Former United Nations Assistant Secretary-General Gustave Feissel echoed the late Archbishop Makarios last Wednesday by urging Cypriots to “seek what is achievable, rather than what is desirable” in a solution to the Cyprus problem.

He warned that the demographics of the north is fast working against the interests of Greek Cypriots and asking leaders to stop vilifying each other and start working together on a solution without outside interference.

Feissel was speaking at a conference organised by the Research and Development Center-Intercollege entitled “Revisiting the Cyprus problem”.

Noting that what has happened “cannot be wished away” and has had a profound impact on both communities, he said “what we should seek is something that is achievable rather than desirable.”

“Obviously each side has their own solution if they could decide what that solution could be but that is not one that it is possible. Therefore it is important for each side to make that distinction.”

“Lip service” paid to bizonal bicommunal

Feissel, who was careful to criticise both sides for past and present failures, warned Turkish Cypriots that any insistence on a confederational model that is not acceptable to Greek Cypriots is “certainly not an achievable objective today” and that the political arrangements could be more reflective of the demographics on the island.

However, he also said that on the Greek Cypriot side, “while lip service has been paid frequently to bizonal bicommunal federation in fact this is something which has not sat well with them and in fact is something which most people probably have never liked.”

He said that Greek Cypriots while saying they are in favour of bicommunal and bizonal federation “at the same time they propose measures which are mutually exclusive to a large extent from a bizonal bicommunal federation, including with the question of how to deal with the issue of refugees and things of that sort.”

“The specifics of what this implies in terms of an overall settlement cannot be contradictory to the idea,” he added.

Solution “impossible” if no TCs left

However, he warned several times that time is moving against both Greek Cypriots and Turkish Cypriots.

“The biggest danger that we face today the gradual withering away of the Turkish Cypriot community.”

Estimates of the number of Turkish settlers vary depending on whether one includes soldiers, casual workers and those who came to Cyprus after marrying a Cypriot.

However, Turkish Cypriots have told the Financial Mirror that they feel a shrinking minority and that their identity is under threat, with few people understanding the distinctive Turkish Cypriot dialect any more, for example.

“It is in the interests of both Greek Cypriots and Turkish Cypriots that there is a viable, healthy dynamic Turkish Cypriot community. … If gradually they get thinned out then a settlement by default will become impossible,” said Feissel.

Citing what he has been told in private, Feissel also warned that “while they might not always articulate that openly, both sides have become accustomed to living apart.”

Stop vilifying each other

Feissel added that it was in Greek Cypriot interests to do what they can to keep the Turkish Cypriot community vibrant.

He therefore called on the two sides to stop the daily slanging matches.

“It is vital that both sides stop vilifying each other and vilifying their leaders.

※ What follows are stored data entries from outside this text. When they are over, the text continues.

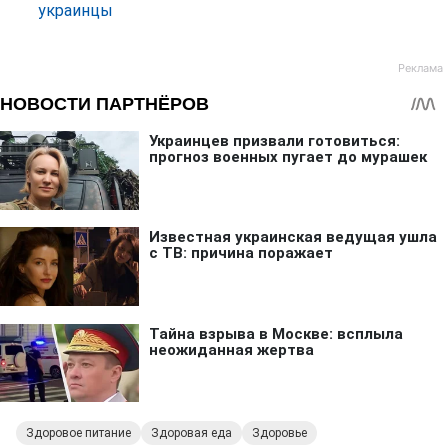
украинцы
Здоровое питание
Здоровая еда
Здоровье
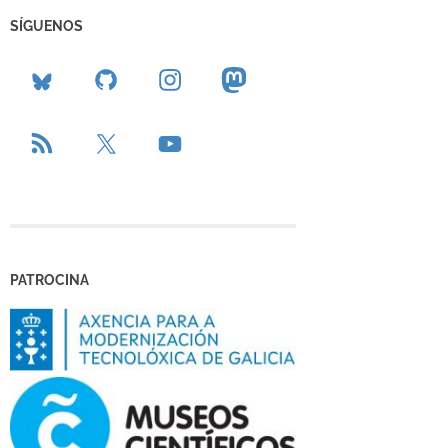
SÍGUENOS
PATROCINA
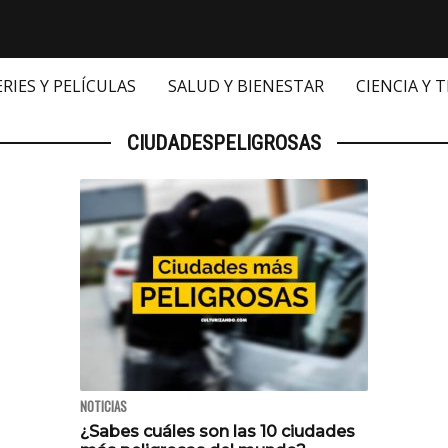
ERIES Y PELÍCULAS
SALUD Y BIENESTAR
CIENCIA Y 
CIUDADESPELIGROSAS
NOTICIAS
¿Sabes cuáles son las 10 ciudades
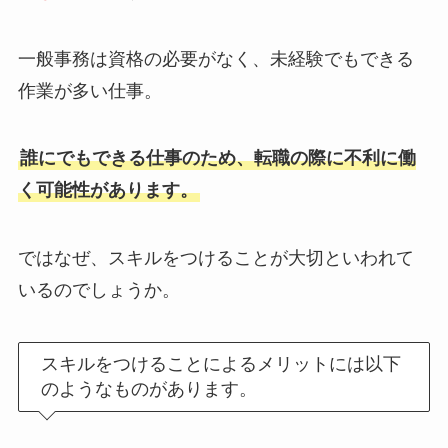
一般事務は資格の必要がなく、未経験でもできる
作業が多い仕事。
誰にでもできる仕事のため、転職の際に不利に働
く可能性があります。
ではなぜ、スキルをつけることが大切といわれて
いるのでしょうか。
スキルをつけることによるメリットには以下
のようなものがあります。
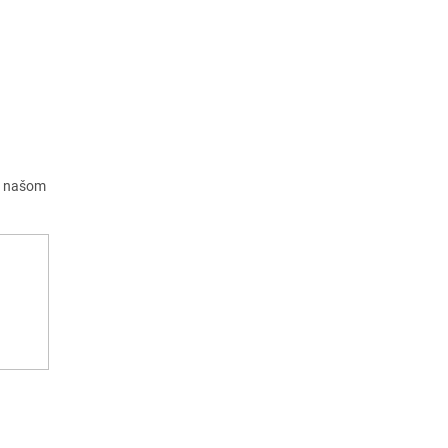
a našom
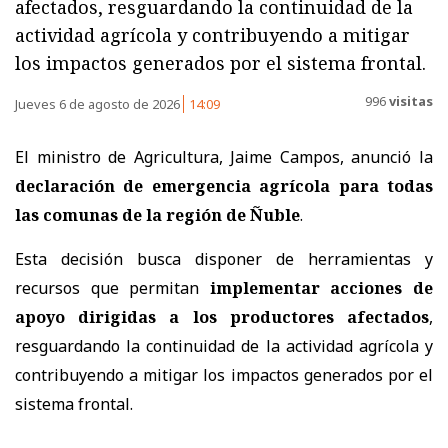
afectados, resguardando la continuidad de la
actividad agrícola y contribuyendo a mitigar
los impactos generados por el sistema frontal.
996
visitas
Jueves 6 de agosto de 2026
14:09
El ministro de Agricultura, Jaime Campos, anunció la
declaración de emergencia agrícola para todas
las comunas de la región de Ñuble
.
Esta decisión busca disponer de herramientas y
recursos que permitan
implementar acciones de
apoyo dirigidas a los productores afectados
,
resguardando la continuidad de la actividad agrícola y
contribuyendo a mitigar los impactos generados por el
sistema frontal.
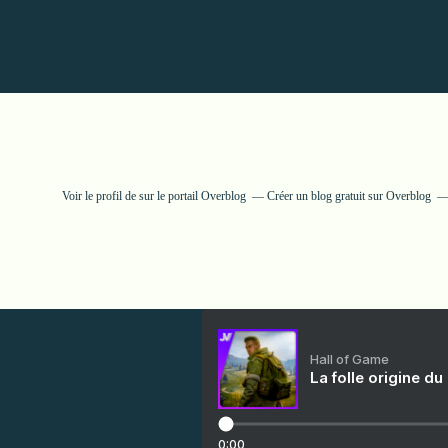
Voir le profil de
sur le portail Overblog
Créer un blog gratuit sur Overblog
Hall of Game
La folle origine du
0:00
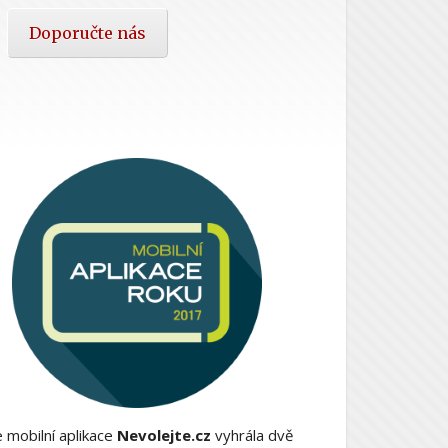
Doporučte nás
 mobilní aplikace
Nevolejte.cz
vyhrála dvě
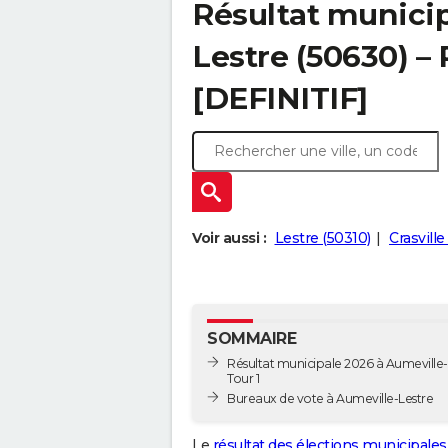
Résultat municip
Lestre (50630) – 
[DEFINITIF]
Voir aussi :
Lestre (50310)
Crasville
SOMMAIRE
Résultat municipale 2026 à Aumeville-
Tour 1
Bureaux de vote à Aumeville-Lestre
Le
résultat des élections municipales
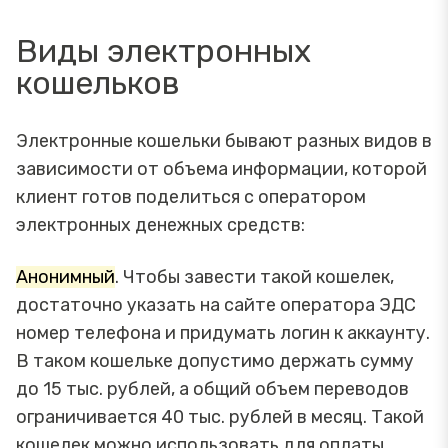
Виды электронных
кошельков
Электронные кошельки бывают разных видов в
зависимости от объема информации, которой
клиент готов поделиться с оператором
электронных денежных средств:
Анонимный
. Чтобы завести такой кошелек,
достаточно указать на сайте оператора ЭДС
номер телефона и придумать логин к аккаунту.
В таком кошельке допустимо держать сумму
до 15 тыс. рублей, а общий объем переводов
ограничивается 40 тыс. рублей в месяц. Такой
кошелек можно использовать для оплаты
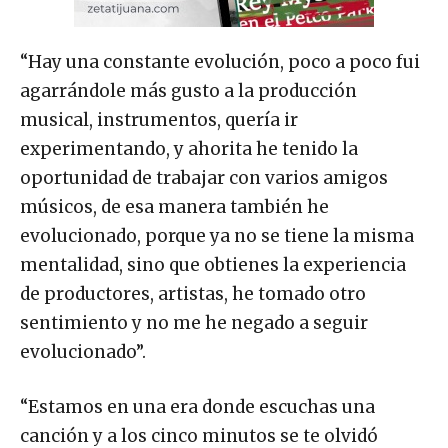
“Hay una constante evolución, poco a poco fui
agarrándole más gusto a la producción
musical, instrumentos, quería ir
experimentando, y ahorita he tenido la
oportunidad de trabajar con varios amigos
músicos, de esa manera también he
evolucionado, porque ya no se tiene la misma
mentalidad, sino que obtienes la experiencia
de productores, artistas, he tomado otro
sentimiento y no me he negado a seguir
evolucionado”.
“Estamos en una era donde escuchas una
canción y a los cinco minutos se te olvidó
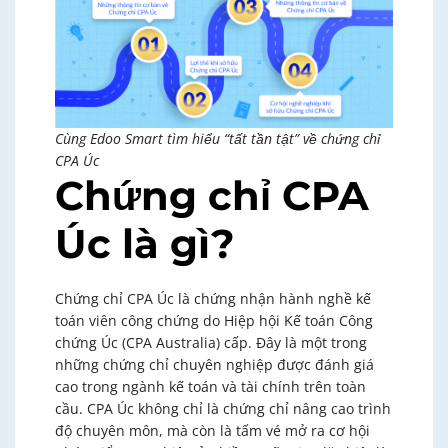
Cùng Edoo Smart tìm hiểu “tất tần tật” về chứng chỉ
CPA Úc
Chứng chỉ CPA
Úc là gì?
Chứng chỉ CPA Úc là chứng nhận hành nghề kế
toán viên công chứng do Hiệp hội Kế toán Công
chứng Úc (CPA Australia) cấp. Đây là một trong
những chứng chỉ chuyên nghiệp được đánh giá
cao trong ngành kế toán và tài chính trên toàn
cầu. CPA Úc không chỉ là chứng chỉ nâng cao trình
độ chuyên môn, mà còn là tấm vé mở ra cơ hội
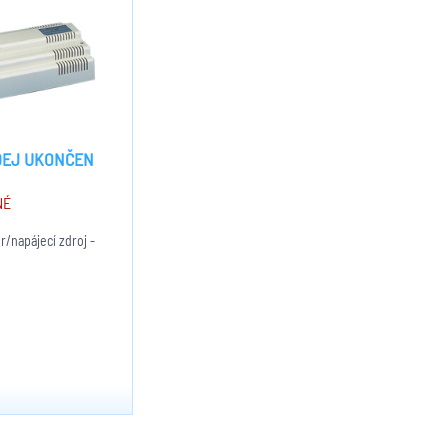
DEJ UKONČEN
NÉ
/napájecí zdroj -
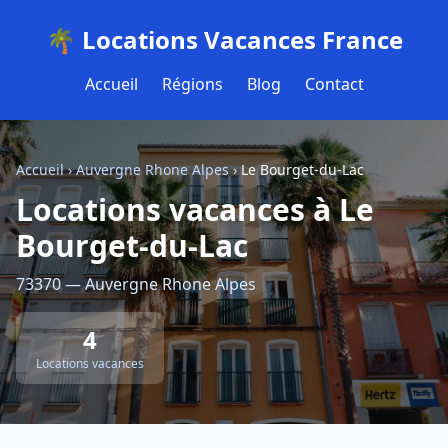
🌴 Locations Vacances France
Accueil
Régions
Blog
Contact
Accueil
›
Auvergne Rhone Alpes
›
Le Bourget-du-Lac
Locations vacances à Le
Bourget-du-Lac
73370 — Auvergne Rhone Alpes
4
Locations vacances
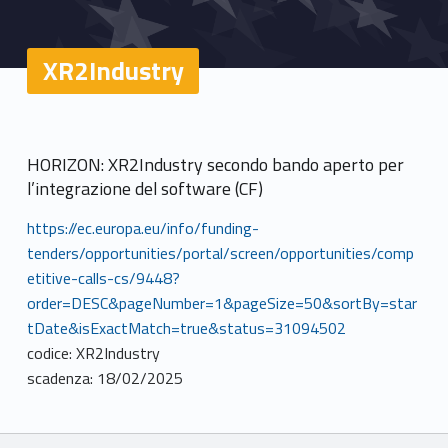
XR2Industry
HORIZON: XR2Industry secondo bando aperto per
l’integrazione del software (CF)
https://ec.europa.eu/info/funding-
tenders/opportunities/portal/screen/opportunities/comp
etitive-calls-cs/9448?
order=DESC&pageNumber=1&pageSize=50&sortBy=star
tDate&isExactMatch=true&status=31094502
codice: XR2Industry
scadenza: 18/02/2025
Breadcrumbs navigation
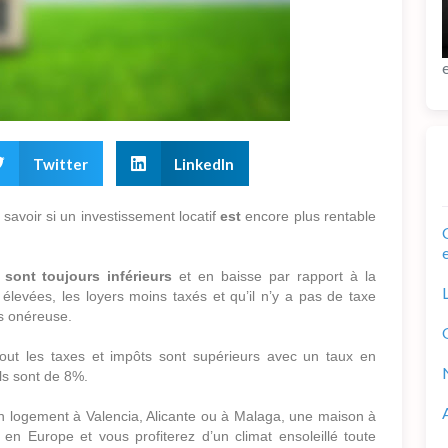
Twitter
LinkedIn
savoir si un investissement locatif
est
encore plus rentable
s
sont toujours inférieurs
et en baisse par rapport à la
élevées, les loyers moins taxés et qu’il n’y a pas de taxe
ns onéreuse.
tout les taxes et impôts sont supérieurs avec un taux en
ls sont de 8%.
n logement à Valencia, Alicante ou à Malaga, une maison à
 en Europe et vous profiterez d’un climat ensoleillé toute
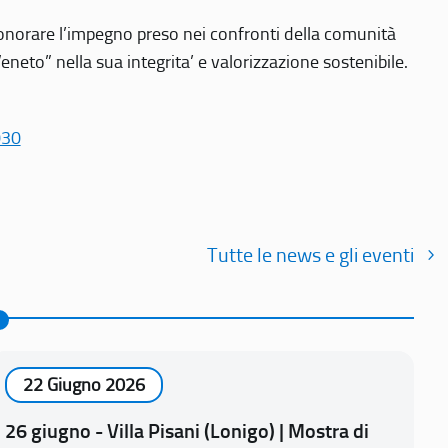
r onorare l’impegno preso nei confronti della comunità
Veneto” nella sua integrita’ e valorizzazione sostenibile.
030
Tutte le news e gli eventi
22 Giugno 2026
26 giugno - Villa Pisani (Lonigo) | Mostra di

This is not a very productive approach and these are the people with whom you want to make a deal. … you can’t do a deal with the devil.”

“Stop all this badmouthing,” he added.

No solution from outer space

In a remark that could point to why the UN has not felt that the time is right to kick-start negotiations again, the former UN diplomat said that the common view is that the solution to the Cyprus problem will come from outside.

“We are waiting for some plane to arrive from outer space,” he said.

“I would say that in 2005 the time has long come when the two sides should decide this is our place and we are going to try and work this thing out.

“And there is nothing that prevents even now the leaderships of the two communities to get together unconstrained by all the things that have happened before and to sit down and see how they could work something out by themselves without the interference or the bright ideas of outsiders, whether they are the mothers or international organisations.”